Wow. Talk about someone taking something good and making it even better. Before watching the first episode I saw George R. R. Martin, Anne Hillerman and Robert Redford as Executive Producers. That really encouraged me. I didn't recognize Zahn McClarnon's name, but he not only produced but plays Leaphorn. He also starred in Longmire, but I did not recognize him.

America has an odd abstract relationship with the American Indian. On the one hand, we think of them as poor and living on barren reservations at the bottom of the social hierarchy but on the other we think of them as heroic. We admire their internal knowing, undefeatable culture, implacable determination, stoicism, relationship to nature and we've elevated them to almost beyond human abilities in hunting, tracking, running all day endurance, reading the forest, riding bareback across the plains. It is quite fascinating. To realize the depth of this, think of what we call their warriors - braves.

In season 2, some genius decided to capitalize on this mythology by juxtaposing Leaphorn, the inscrutable essence of stubborn self-determination against a villain with abilities akin to mythic, like an evil demigod , nearly impossible to best. All I can say is WOW.

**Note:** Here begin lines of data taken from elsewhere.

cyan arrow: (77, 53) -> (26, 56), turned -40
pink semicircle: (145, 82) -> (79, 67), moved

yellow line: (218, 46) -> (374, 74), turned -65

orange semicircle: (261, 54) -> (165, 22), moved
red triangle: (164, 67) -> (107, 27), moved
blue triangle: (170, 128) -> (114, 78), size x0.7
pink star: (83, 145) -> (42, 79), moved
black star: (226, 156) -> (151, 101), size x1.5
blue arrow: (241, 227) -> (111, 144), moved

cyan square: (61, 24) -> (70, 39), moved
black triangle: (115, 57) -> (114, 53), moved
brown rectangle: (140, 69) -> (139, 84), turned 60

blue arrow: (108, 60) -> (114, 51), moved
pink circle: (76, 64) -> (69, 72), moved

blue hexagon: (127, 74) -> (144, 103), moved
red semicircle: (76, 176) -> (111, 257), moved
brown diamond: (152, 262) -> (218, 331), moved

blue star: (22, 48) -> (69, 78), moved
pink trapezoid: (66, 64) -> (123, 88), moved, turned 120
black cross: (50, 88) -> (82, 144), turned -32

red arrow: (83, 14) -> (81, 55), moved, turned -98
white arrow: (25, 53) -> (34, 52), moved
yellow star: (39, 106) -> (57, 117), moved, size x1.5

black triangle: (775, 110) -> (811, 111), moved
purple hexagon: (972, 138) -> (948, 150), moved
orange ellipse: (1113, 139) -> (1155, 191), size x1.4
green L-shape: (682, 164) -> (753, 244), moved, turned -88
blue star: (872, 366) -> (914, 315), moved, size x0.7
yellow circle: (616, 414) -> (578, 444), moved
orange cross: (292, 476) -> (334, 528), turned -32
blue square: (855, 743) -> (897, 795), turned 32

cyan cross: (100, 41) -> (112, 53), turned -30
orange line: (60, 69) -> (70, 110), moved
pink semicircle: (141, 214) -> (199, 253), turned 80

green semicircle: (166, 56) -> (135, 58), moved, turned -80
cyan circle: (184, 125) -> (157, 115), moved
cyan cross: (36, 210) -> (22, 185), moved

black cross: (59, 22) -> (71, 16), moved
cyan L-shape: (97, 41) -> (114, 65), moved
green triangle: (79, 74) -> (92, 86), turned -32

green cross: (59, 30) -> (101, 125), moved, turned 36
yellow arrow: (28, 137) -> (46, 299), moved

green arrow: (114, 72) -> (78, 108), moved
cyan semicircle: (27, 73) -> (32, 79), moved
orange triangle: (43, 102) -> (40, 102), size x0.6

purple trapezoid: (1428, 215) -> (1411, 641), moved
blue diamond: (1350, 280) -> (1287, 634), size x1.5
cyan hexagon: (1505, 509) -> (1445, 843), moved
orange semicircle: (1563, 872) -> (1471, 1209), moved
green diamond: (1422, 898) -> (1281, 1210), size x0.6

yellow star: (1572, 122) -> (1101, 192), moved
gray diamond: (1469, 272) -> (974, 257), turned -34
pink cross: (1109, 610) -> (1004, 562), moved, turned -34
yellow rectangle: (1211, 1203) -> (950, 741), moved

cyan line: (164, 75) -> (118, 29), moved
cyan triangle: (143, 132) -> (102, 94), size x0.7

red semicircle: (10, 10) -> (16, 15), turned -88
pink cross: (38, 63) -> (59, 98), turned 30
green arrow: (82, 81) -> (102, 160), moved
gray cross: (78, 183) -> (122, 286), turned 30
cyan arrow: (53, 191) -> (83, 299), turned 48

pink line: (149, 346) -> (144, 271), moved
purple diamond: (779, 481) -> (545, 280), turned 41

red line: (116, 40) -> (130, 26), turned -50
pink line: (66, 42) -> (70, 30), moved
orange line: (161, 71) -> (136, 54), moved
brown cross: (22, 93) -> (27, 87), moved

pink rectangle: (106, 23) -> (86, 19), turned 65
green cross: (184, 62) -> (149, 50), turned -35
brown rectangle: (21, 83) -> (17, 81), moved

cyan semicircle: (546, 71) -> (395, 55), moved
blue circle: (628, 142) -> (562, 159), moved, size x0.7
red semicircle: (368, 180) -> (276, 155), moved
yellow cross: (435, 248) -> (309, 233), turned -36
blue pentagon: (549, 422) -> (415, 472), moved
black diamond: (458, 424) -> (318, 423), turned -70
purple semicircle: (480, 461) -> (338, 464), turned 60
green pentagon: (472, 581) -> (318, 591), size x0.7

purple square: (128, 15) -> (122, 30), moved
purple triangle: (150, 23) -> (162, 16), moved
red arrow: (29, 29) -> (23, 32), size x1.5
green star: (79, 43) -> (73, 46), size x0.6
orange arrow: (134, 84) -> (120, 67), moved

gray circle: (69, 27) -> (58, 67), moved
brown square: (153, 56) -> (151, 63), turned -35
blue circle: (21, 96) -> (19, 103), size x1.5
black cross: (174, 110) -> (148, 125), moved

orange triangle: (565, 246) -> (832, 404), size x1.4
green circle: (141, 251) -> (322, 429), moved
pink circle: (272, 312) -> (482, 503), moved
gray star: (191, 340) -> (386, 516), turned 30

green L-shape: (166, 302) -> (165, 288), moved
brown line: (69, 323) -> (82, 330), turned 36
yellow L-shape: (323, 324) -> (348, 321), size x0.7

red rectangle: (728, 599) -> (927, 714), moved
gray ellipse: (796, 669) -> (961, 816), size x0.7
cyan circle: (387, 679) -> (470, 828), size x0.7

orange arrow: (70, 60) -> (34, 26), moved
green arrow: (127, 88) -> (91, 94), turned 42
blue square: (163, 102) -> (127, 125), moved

Leaphorn as played by McClaron is quite a small, wiry man with a pugnacious, prideful jaw. He's an internal person, insightful, doesn't tolerate fools but underneath is kind and loyal. The "blonde man" he is pitted against, played by Nicholas Logan, is unsettlingly spooky-looking with red rimmed pale blue eyes and such a shocking intensity of expression. He's really scary. What perfect foils.

Watch Dark Winds. It's fabulous.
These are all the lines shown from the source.